Stop using bought e-mail lists
When you buy an e-mail list, you will be reaching people who do not necessarily want anything to do with your content. This is also true for rented e-mail lists, with the exception that you cannot see the e-mail addresses that you are mailing. Furthermore, good e-mail lists won’t be given up – why would someone want to tarnish their good name with their own customers by handing those customers off to the highest bidder?
Use instead opt-in e-mail lists. The option of opting into your e-mail list ensures that only people who want to receive your marketing will receive it. You have already established a type of working relationship with these people, and they already want to know what you have to say. They are then more likely to read your e-mails, and are even more likely to pass them along to their friends and colleagues. This type of spreading is what your business needs to survive, otherwise you’ll just be considered spam, potentially never to reach your target audience.
Start using e-mail marketing tools
The most commonly used tool to measure the “success” of an e-mail list is the number of clicks your e-mails to receive, and many people stop there. However, this is just one component of an effective marketing strategy. Clicks don’t actually do anything to prove effectiveness or efficiency; they only provide an estimate of the number of curious readers. There are a number of other tools that will provide more helpful in gauging the success of your marketing e-mails in the long run.
You should be tracking engagement over time. If someone has been on your list for two years and has only clicked ten times, they’re not as interested as someone who has been on your list for six months and has clicked ten times – even though the total number of clicks is the same.
You should pay attention to your unsubscribe rate, as well as the reasons why users unsubscribe. If you are noticing that many of your users are unsubscribing, obviously they’re not providing any value to you – you should therefore examine why they are unwilling to continue receiving communications from you.
Pay attention to the time your users spend viewing your e-mails. This is important because someone who actively reads the entire content of your e-mails is just as valuable to your business as someone who rarely reads the content, but clicks regularly. These people are your audience – the people who find your e-mails the most beneficial to them.
What device do your readers use to access your content? This is becoming an increasingly important concern as almost everyone is now using smart phones and tablets for business purposes. Ensuring that your content can be viewed on a variety of devices ensures that your readers will actually check your content on their current device – if they have to return to it from their computer, they are statistically unlikely to do so.
What e-mail client are they using? This goes hand-in-hand with the device optimization, as not all of your customers will be using the same e-mail clients. If you understand what clients you need to provide content for (ideally, all of them) you can make sure that your e-mails will show up properly no matter how they choose to receive their e-mail.
Track and Analyze
It’s one thing to know the answers to the above questions; being able to determine how you can use it to your advantage is an entirely different subject. You must be able to evaluate the data that these marketing tools have provided you with in order to make sure that you can fix the problems. Sometimes, these problems aren’t fixable – in these cases it may be best to start over.

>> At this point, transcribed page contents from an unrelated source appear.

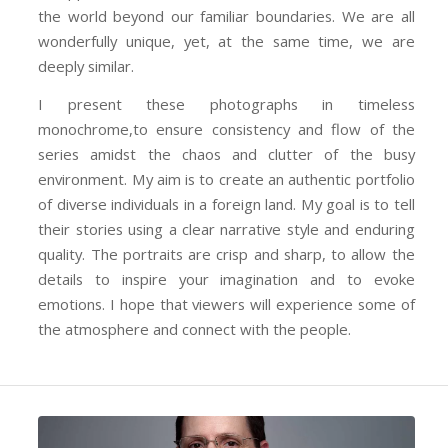
the world beyond our familiar boundaries. We are all
wonderfully unique, yet, at the same time, we are
deeply similar.
I present these photographs in timeless
monochrome,to ensure consistency and flow of the
series amidst the chaos and clutter of the busy
environment. My aim is to create an authentic portfolio
of diverse individuals in a foreign land. My goal is to tell
their stories using a clear narrative style and enduring
quality. The portraits are crisp and sharp, to allow the
details to inspire your imagination and to evoke
emotions. I hope that viewers will experience some of
the atmosphere and connect with the people.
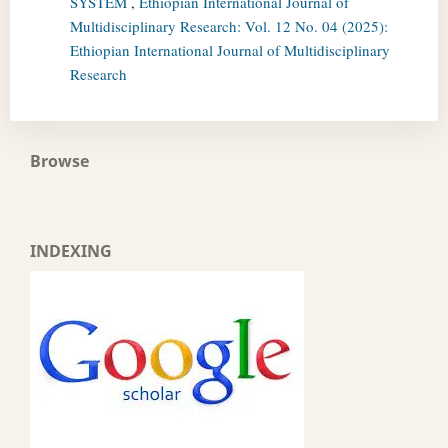
SYSTEM
,
Ethiopian International Journal of
Multidisciplinary Research: Vol. 12 No. 04 (2025):
Ethiopian International Journal of Multidisciplinary
Research
Browse
INDEXING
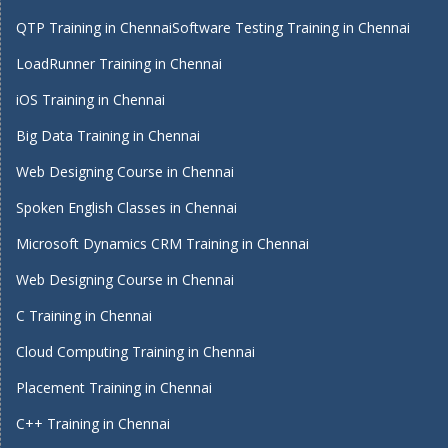
QTP Training in Chennai
Software Testing Training in Chennai
LoadRunner Training in Chennai
iOS Training in Chennai
Big Data Training in Chennai
Web Designing Course in Chennai
Spoken English Classes in Chennai
Microsoft Dynamics CRM Training in Chennai
Web Designing Course in Chennai
C Training in Chennai
Cloud Computing Training in Chennai
Placement Training in Chennai
C++ Training in Chennai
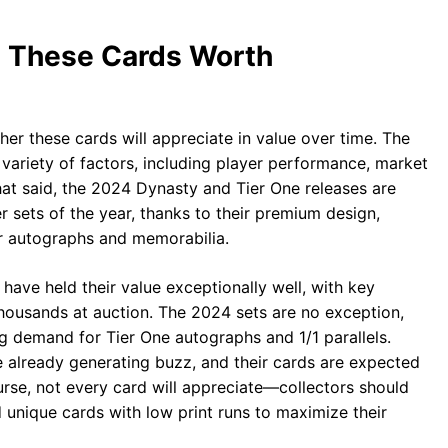
e These Cards Worth
ther these cards will appreciate in value over time. The
 variety of factors, including player performance, market
hat said, the 2024 Dynasty and Tier One releases are
 sets of the year, thanks to their premium design,
ier autographs and memorabilia.
have held their value exceptionally well, with key
housands at auction. The 2024 sets are no exception,
g demand for Tier One autographs and 1/1 parallels.
e already generating buzz, and their cards are expected
urse, not every card will appreciate—collectors should
 unique cards with low print runs to maximize their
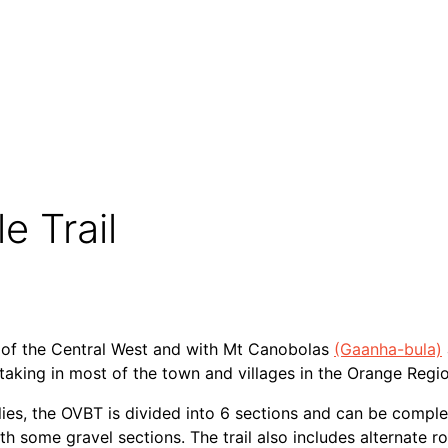
: The Wyangala Views Way*
e Trail
s of the Central West and with Mt Canobolas
(Gaanha-bula)
 taking in most of the town and villages in the Orange Regio
es, the OVBT is divided into 6 sections and can be comple
 some gravel sections. The trail also includes alternate r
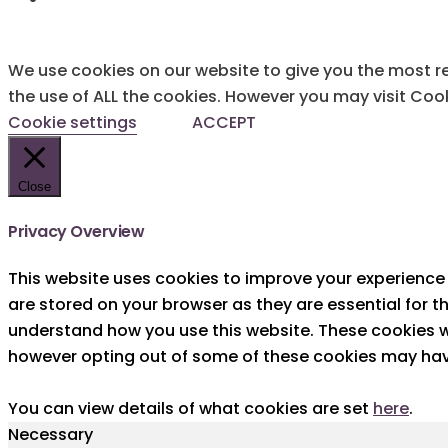
We use cookies on our website to give you the most re
the use of ALL the cookies. However you may visit Cook
Cookie settings
ACCEPT
Close
Privacy Overview
This website uses cookies to improve your experience 
are stored on your browser as they are essential for t
understand how you use this website. These cookies wi
however opting out of some of these cookies may hav
You can view details of what cookies are set
here
.
Necessary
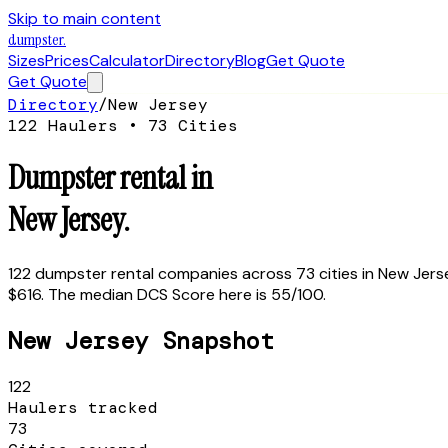
Skip to main content
dumpster
.
Sizes
Prices
Calculator
Directory
Blog
Get Quote
Get Quote
Directory
/
New Jersey
122
Haulers •
73
Cities
Dumpster rental in
New Jersey
.
122
dumpster rental companies across
73
cities in
New Jers
$616.
The median DCS Score here is
55
/100.
New Jersey
Snapshot
122
Haulers tracked
73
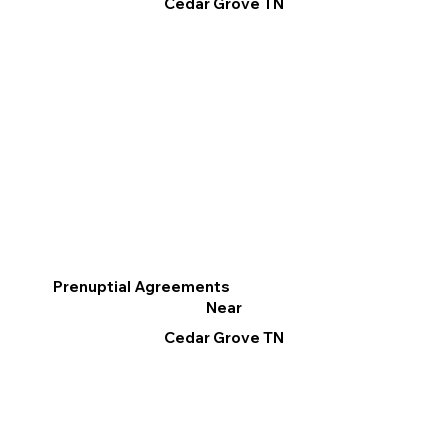
Cedar Grove TN
Prenuptial Agreements
Near
Cedar Grove TN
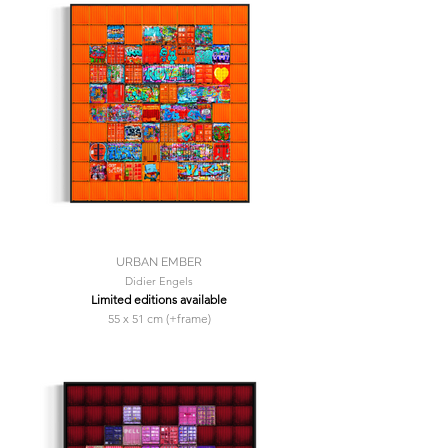
URBAN EMBER
Didier Engels
Limited editions available
55 x 51 cm (+frame)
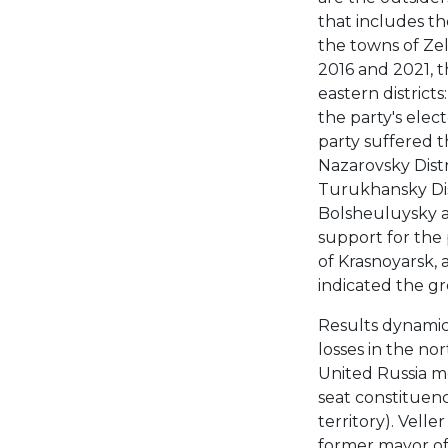
that includes the
the towns of Zel
2016 and 2021, t
eastern district
the party's elec
party suffered t
Nazarovsky Distri
Turukhansky Distr
Bolsheuluysky and
support for the p
of Krasnoyarsk, 
indicated the gr
Results dynamic
losses in the nor
United Russia me
seat constituenc
territory). Vell
former mayor of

Titles Matter – Keep them Short!
With the vast expansion of e-mail marketing, you need to be sure that your e-mails aren’t ignored, or worse, unsubscribed. You need to make sure you’re delivering punchy titles that effectively communicate the key points of what the e-mail will hold – typically using your target keywords. Additionally, long titles can be truncated if they don’t fit. While the full subject will still be visible if the user knows how to display it, why make them go through that extra work?
- Instead of “Read inside to find out how to make your visitors respond more positively to your e-mails and become faithful customers!” – consider instead “Learn powerful e-mail enhancement tips inside!”. This shorter title still tells the reader what to expect, but it has been made bite-sized and eye-catching. In the first title, their e-mail program may end it at “visitors”, or even sooner. It’s possible, of course, that they’ll open the e-mail to see what you’re talking about, but it’s equally likely that they’ll dismiss it as irrelevant to them. (Obviously this example has been formulated to appeal to your specific needs right now and is most likely not indicative of a title you’d actually use. Please see the example below for a possibly more relevant version.)
- Instead of “Promising new trick allows for age-defiance using proprietary blend of oils and minerals at a low cost” – consider instead “Cheap, effective, natural tricks to defy age”. Again, this is punchy and to the point while eliminating unnecessary wordiness.